RETURN-project / makeDataCube

Data management

Apache License 2.0

0 stars 0 forks source link

Run analysis in parallel #18

Closed wandadk closed 3 years ago

wandadk commented 4 years ago

Problem

Currently, the code is not fully run in parallel. It should be optimized in various ways:

In `make_Landsat_cube.Rmd`

Several parts could be run in parallel (eg downloading Landsat data) and are currently sequential
Processing data in FORCE can be run in parallel without problems (the settings file should be adjusted), but we should define which settings are most optimal to process the data. More info can be found here and in section 8 of this tutorial

In `make_mask_fire_cube.Rmd`

A loop is used to iterate over each tile. In each iteration, data are prepared. It should be fairly easy to parallelize this code. One point of attention is reading and writing of data (e.g. temporary files are generated).

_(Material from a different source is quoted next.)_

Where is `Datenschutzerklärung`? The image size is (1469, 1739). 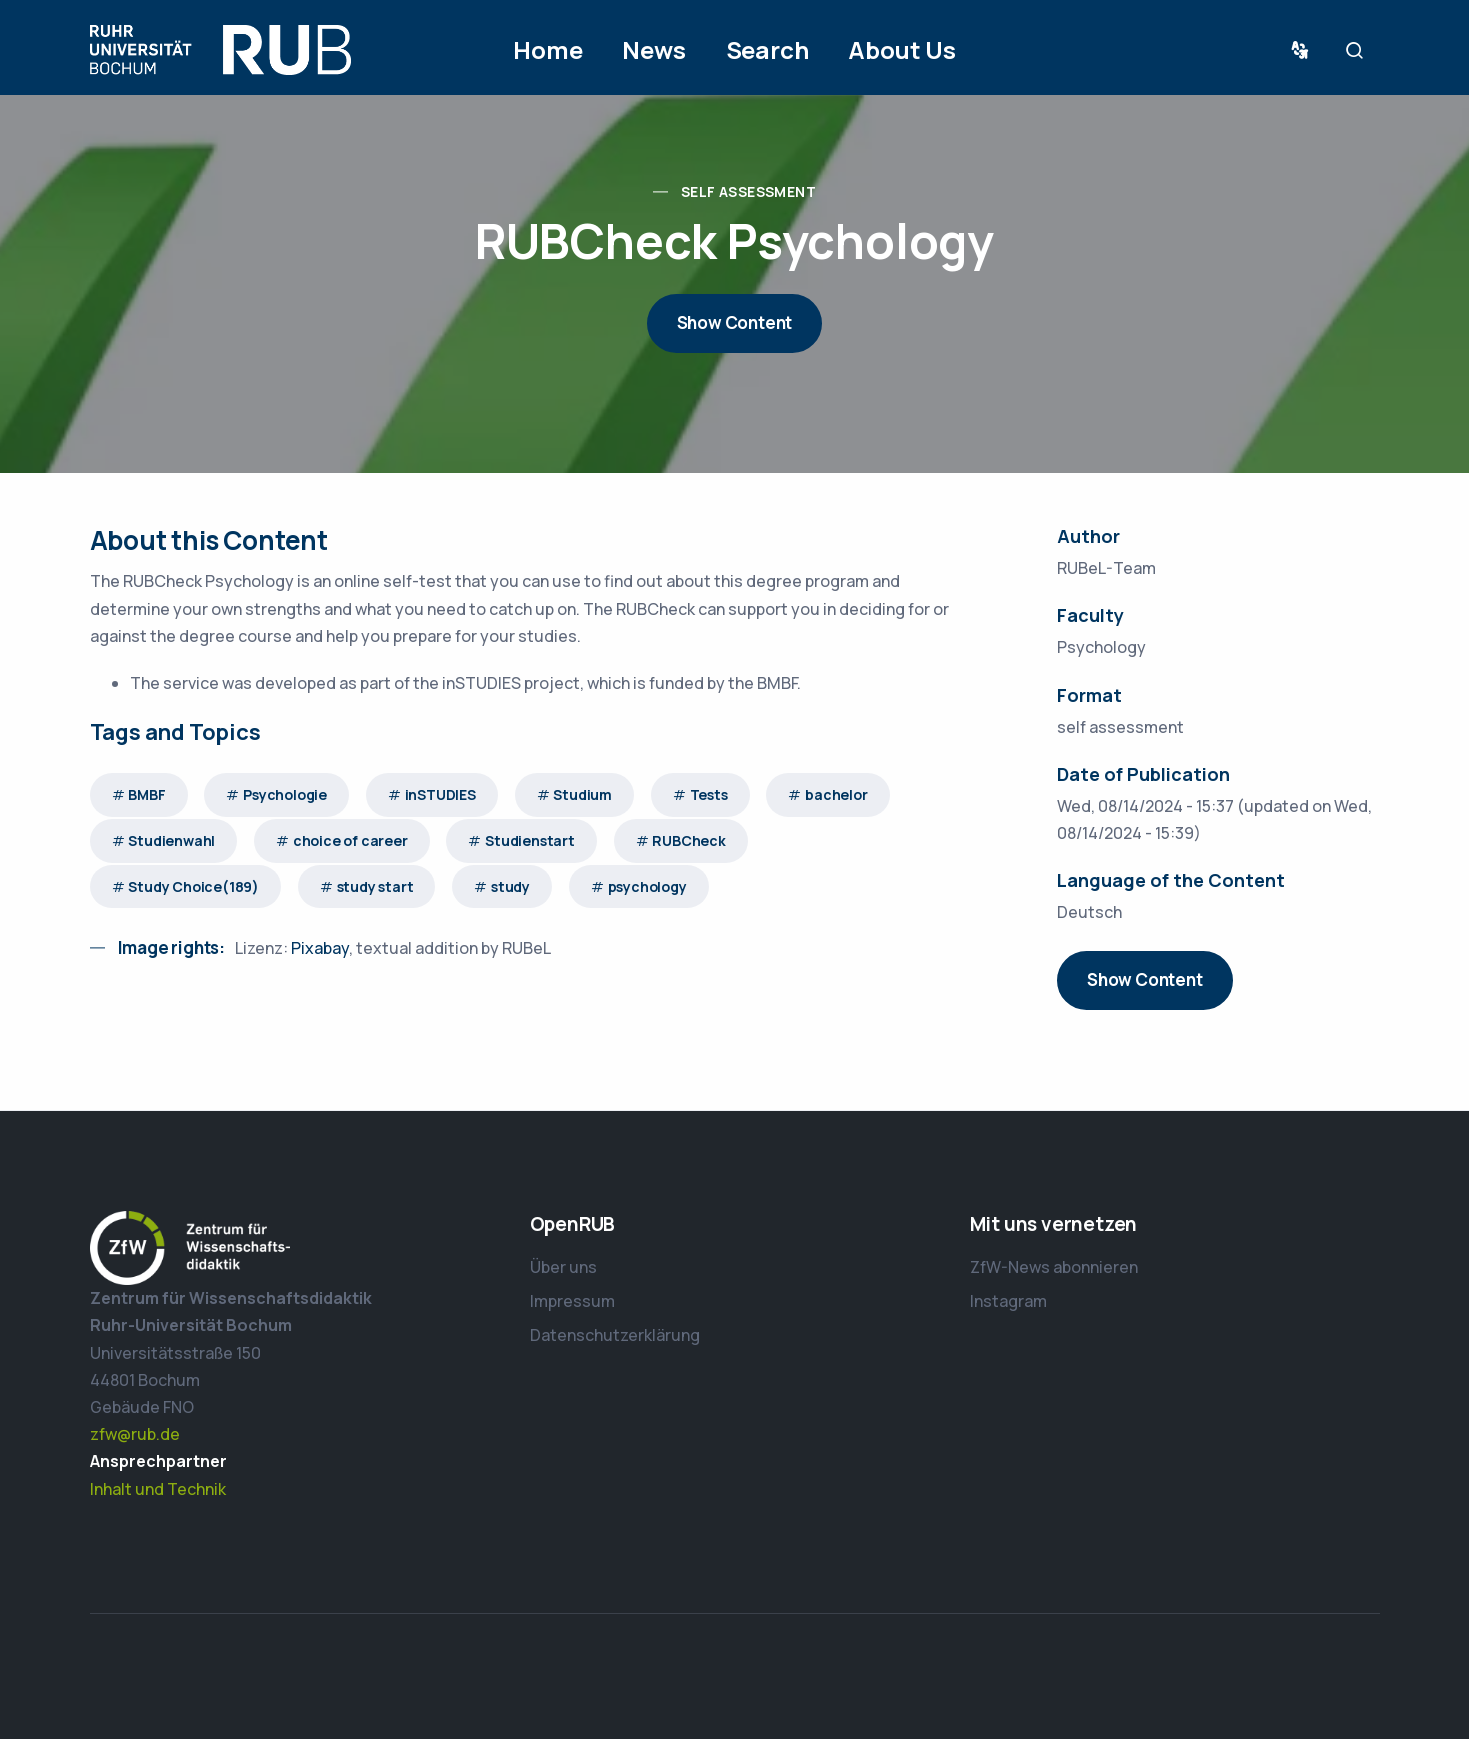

PabRod commented 3 years ago

Proposed solutions

In `make_Landsat_cube.Rmd`

Use Snakemake for streamlining the workflow.
Use FORCE's internal parallelization. Practically, this just translates to passing NPROC and NTHREAD to the parameter file. Subtask: figure out the advisable values.

In `make_mask_fire_cube.Rmd`

Explore the possibility of parallelizing using R, as we did with BenchmarkRecovery.

PabRod commented 3 years ago

Merge into #36